Les données figurent dans le rapport de l’Autorité Nationale du Médicament (Infarmed), consulté aujourd’hui, qui indiquent que le Service National de Santé (SNS) a dépensé 2,206 milliards d’euros dans ce domaine au cours des dix premiers mois de 2025, soit une augmentation de 13,8% par rapport aux 1,938 milliard dépensés durant la même période de l’année précédente.
Selon Infarmed, les médicaments utilisés dans les hôpitaux représentaient 96% de cette dépense — 2,126 milliards d’euros –, tandis que les 80 millions restants concernaient les soins de santé primaires (centres de santé).
L’ULS Santa Maria se distingue par le volume de dépenses en médicaments, avec environ 251 millions d’euros dépensés entre janvier et octobre 2025, suivie par Coimbra (197 millions) et São José (184 millions).
Selon Infarmed, les médicaments oncologiques ont représenté plus de 766 millions d’euros, soit près de 35% de la dépense totale du SNS pendant la période en question, tandis que le domaine thérapeutique du VIH a absorbé environ 209 millions d’euros.

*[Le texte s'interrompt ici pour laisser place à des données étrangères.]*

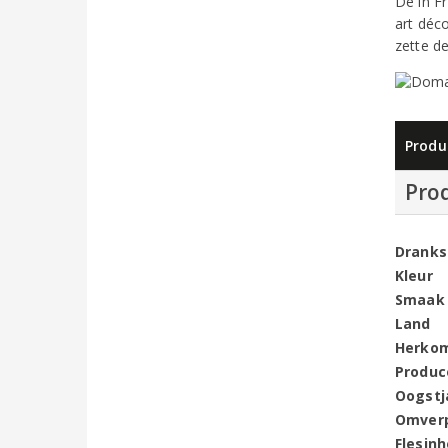
De in Fr
art déc
zette d
Produ
Pro
Dranks
Kleur
Smaak
Land
Herko
Produc
Oogstj
Omver
Flesin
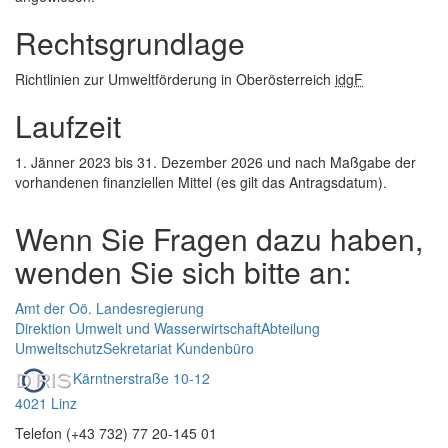
Rechtsgrundlage
Richtlinien zur Umweltförderung in Oberösterreich
idgF
Laufzeit
1. Jänner 2023 bis 31. Dezember 2026 und nach Maßgabe der
vorhandenen finanziellen Mittel (es gilt das Antragsdatum).
Wenn Sie Fragen dazu haben,
wenden Sie sich bitte an:
Amt der Oö. Landesregierung
Direktion Umwelt und Wasserwirtschaft
Abteilung
Umweltschutz
Sekretariat Kundenbüro
Kärntnerstraße 10-12
4021 Linz
Telefon (+43 732) 77 20-145 01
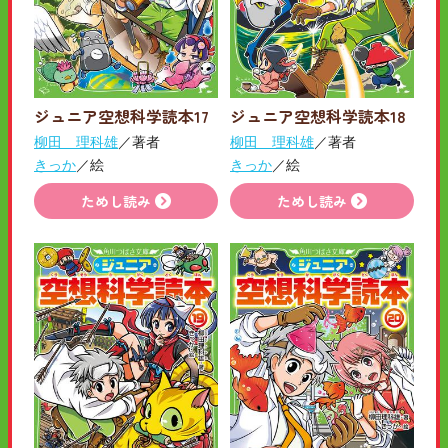
ジュニア空想科学読本17
ジュニア空想科学読本18
柳田 理科雄
／著者
柳田 理科雄
／著者
きっか
／絵
きっか
／絵
ためし読み
ためし読み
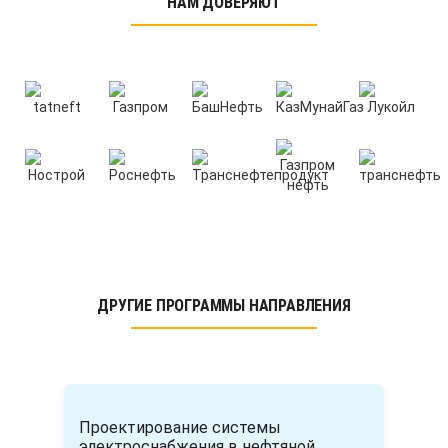
НАМ ДОВЕРЯЮТ
ДРУГИЕ ПРОГРАММЫ НАПРАВЛЕНИЯ
Проектирование системы
электроснабжения в нефтяной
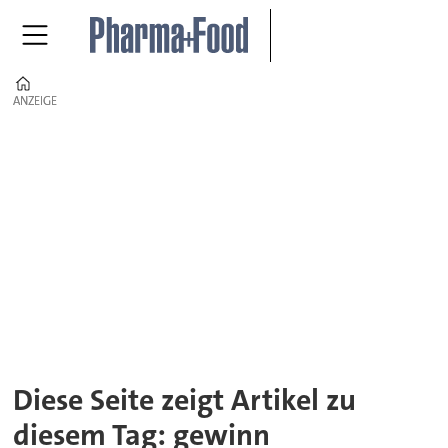
Home
ANZEIGE
ANZEIGE
Tag:
gewinn
Diese Seite zeigt Artikel zu
diesem Tag: gewinn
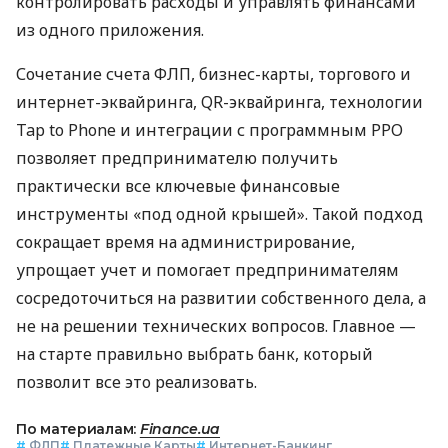
контролировать расходы и управлять финансами
из одного приложения.
Сочетание счета ФЛП, бизнес-карты, торгового и
интернет-эквайринга, QR-эквайринга, технологии
Tap to Phone и интеграции с программным РРО
позволяет предпринимателю получить
практически все ключевые финансовые
инструменты «под одной крышей». Такой подход
сокращает время на администрирование,
упрощает учет и помогает предпринимателям
сосредоточиться на развитии собственного дела, а
не на решении технических вопросов. Главное —
на старте правильно выбрать банк, который
позволит все это реализовать.
По материалам:
Finance.ua
#
ФЛП
#
Платежные Карты
#
Интернет-Банкинг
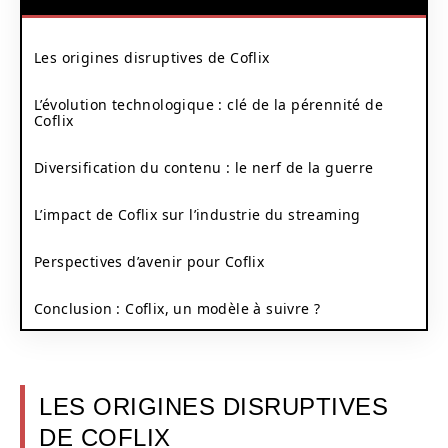
Les origines disruptives de Coflix
L’évolution technologique : clé de la pérennité de
Coflix
Diversification du contenu : le nerf de la guerre
L’impact de Coflix sur l’industrie du streaming
Perspectives d’avenir pour Coflix
Conclusion : Coflix, un modèle à suivre ?
LES ORIGINES DISRUPTIVES
DE COFLIX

La dépense liée aux médicaments à indication oncologique a augmenté de près de 126 millions d’euros par rapport à l’année précédente, tandis que les médicaments pour le VIH ont représenté une augmentation de 4,3 millions d’euros dans les dépenses des ULS.

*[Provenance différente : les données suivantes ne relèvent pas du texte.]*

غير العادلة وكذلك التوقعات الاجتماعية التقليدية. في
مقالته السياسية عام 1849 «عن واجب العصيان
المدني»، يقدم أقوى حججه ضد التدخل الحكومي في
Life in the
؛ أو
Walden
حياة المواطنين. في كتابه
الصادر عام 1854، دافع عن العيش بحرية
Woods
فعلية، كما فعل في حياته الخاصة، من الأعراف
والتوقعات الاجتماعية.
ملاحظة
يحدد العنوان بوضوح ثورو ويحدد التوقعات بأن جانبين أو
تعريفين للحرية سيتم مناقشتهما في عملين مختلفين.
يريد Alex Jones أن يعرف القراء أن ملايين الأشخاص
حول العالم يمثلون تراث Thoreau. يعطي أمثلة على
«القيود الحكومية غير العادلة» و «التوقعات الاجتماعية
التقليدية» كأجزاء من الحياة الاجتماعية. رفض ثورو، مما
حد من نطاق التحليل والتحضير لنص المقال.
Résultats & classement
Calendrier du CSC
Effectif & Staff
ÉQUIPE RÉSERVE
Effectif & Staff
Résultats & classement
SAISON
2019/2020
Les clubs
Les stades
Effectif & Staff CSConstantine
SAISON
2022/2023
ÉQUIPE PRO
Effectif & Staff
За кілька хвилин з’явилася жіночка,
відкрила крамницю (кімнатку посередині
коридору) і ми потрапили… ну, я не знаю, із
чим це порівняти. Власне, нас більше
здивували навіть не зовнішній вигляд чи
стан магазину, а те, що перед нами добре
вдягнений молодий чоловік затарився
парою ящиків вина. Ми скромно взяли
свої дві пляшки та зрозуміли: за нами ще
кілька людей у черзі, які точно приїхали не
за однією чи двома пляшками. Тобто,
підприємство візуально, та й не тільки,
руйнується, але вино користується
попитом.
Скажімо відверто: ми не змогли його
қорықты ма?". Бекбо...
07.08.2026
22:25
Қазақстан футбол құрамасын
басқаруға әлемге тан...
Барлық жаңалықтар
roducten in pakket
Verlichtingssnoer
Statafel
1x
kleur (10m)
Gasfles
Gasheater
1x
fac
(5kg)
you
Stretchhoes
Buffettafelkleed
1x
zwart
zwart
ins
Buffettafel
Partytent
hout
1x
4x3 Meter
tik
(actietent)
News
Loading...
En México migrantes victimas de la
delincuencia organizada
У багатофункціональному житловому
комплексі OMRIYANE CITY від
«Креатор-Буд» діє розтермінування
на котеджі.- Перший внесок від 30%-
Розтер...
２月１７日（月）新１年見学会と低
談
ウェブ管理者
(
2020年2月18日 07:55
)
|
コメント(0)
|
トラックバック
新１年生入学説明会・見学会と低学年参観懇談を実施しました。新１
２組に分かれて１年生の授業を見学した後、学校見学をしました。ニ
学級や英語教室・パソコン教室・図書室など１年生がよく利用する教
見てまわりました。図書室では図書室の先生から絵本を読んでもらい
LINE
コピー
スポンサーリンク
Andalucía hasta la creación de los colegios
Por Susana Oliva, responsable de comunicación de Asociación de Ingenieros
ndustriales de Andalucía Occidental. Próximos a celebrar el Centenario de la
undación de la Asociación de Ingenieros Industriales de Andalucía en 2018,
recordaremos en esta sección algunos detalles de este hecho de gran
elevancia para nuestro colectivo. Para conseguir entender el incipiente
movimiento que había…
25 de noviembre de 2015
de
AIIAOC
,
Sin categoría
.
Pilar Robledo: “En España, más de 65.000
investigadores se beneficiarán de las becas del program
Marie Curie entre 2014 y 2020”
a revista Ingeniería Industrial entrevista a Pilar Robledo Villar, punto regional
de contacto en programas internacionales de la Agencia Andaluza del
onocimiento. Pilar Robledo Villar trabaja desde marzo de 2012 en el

Au niveau des soins ambulatoires, la dépense du SNS en médicaments a atteint 1,569 milliard d’euros jusqu’en octobre 2025, soit 177 millions de plus que durant la même période de 2024, tandis que les patients ont dépensé environ 801 millions d’euros en pharmacies.

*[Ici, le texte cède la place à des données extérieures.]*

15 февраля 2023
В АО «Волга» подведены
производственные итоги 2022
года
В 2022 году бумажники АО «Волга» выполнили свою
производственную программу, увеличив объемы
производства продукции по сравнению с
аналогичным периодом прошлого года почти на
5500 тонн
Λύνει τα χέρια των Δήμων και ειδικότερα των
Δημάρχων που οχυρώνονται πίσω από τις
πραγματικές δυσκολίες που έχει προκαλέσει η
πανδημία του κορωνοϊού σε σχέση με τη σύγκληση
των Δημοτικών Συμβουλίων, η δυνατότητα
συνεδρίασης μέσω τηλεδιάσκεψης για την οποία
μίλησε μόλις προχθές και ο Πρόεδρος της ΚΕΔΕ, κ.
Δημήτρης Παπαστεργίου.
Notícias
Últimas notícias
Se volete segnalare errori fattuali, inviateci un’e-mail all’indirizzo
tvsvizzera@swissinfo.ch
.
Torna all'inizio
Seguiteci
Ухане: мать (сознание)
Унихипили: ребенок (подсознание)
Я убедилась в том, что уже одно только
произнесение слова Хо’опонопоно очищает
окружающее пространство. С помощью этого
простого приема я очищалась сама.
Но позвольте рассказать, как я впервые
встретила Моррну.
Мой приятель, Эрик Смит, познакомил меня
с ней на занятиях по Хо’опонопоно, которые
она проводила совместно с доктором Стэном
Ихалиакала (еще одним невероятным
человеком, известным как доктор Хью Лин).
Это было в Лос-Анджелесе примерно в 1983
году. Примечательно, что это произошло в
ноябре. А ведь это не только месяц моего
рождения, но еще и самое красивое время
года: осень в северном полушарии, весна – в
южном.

Durant cette période, plus de 169 millions de boîtes de médicaments ont été distribuées par les pharmacies, soit 9,1 millions de plus que l’année précédente.
Les médicaments contenant la substance active semaglutide, utilisés pour le diabète mais aussi pour la perte de poids, ont représenté une dépense pour le SNS de près de 42 millions d’euros entre janvier et octobre 2025, soit 8,7 millions de plus que durant la même période de 2024.